§ Exercise prompt
Whenever the word "Jakarta" appears on a line of the material below, that line is counted; state the total alone.

§ Listed records
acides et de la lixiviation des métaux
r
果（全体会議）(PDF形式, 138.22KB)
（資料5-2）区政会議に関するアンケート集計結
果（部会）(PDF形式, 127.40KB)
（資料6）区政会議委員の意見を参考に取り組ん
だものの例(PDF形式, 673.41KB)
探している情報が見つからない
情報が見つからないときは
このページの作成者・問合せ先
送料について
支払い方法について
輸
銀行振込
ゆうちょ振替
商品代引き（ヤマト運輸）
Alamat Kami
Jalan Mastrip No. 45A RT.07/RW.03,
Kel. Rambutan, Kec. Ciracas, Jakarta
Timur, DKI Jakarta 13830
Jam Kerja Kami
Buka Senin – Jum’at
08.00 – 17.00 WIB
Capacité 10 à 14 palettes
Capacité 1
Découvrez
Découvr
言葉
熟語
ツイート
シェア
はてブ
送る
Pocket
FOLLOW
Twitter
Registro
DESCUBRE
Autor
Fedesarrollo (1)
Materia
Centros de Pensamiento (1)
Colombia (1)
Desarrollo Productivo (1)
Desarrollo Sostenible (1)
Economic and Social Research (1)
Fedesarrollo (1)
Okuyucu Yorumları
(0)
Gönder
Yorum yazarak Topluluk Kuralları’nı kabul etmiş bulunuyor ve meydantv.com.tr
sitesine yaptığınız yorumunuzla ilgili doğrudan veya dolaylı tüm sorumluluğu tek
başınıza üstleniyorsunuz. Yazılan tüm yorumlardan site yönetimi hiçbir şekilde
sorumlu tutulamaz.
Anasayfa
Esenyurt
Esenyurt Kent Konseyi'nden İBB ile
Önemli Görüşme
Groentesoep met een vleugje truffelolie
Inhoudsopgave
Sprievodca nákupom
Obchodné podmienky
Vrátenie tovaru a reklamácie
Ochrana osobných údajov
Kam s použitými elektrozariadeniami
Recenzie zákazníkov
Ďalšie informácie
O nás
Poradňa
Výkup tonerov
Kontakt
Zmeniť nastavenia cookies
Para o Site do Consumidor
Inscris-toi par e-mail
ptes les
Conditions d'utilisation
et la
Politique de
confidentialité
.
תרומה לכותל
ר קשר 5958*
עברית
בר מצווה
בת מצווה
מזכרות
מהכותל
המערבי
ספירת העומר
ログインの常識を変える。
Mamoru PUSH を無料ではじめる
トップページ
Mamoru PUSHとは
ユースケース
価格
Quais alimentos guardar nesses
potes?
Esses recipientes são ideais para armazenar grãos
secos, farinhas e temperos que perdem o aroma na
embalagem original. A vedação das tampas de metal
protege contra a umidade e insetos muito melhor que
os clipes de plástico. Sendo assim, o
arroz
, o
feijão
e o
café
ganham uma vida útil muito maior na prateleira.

§ Exercise answer
2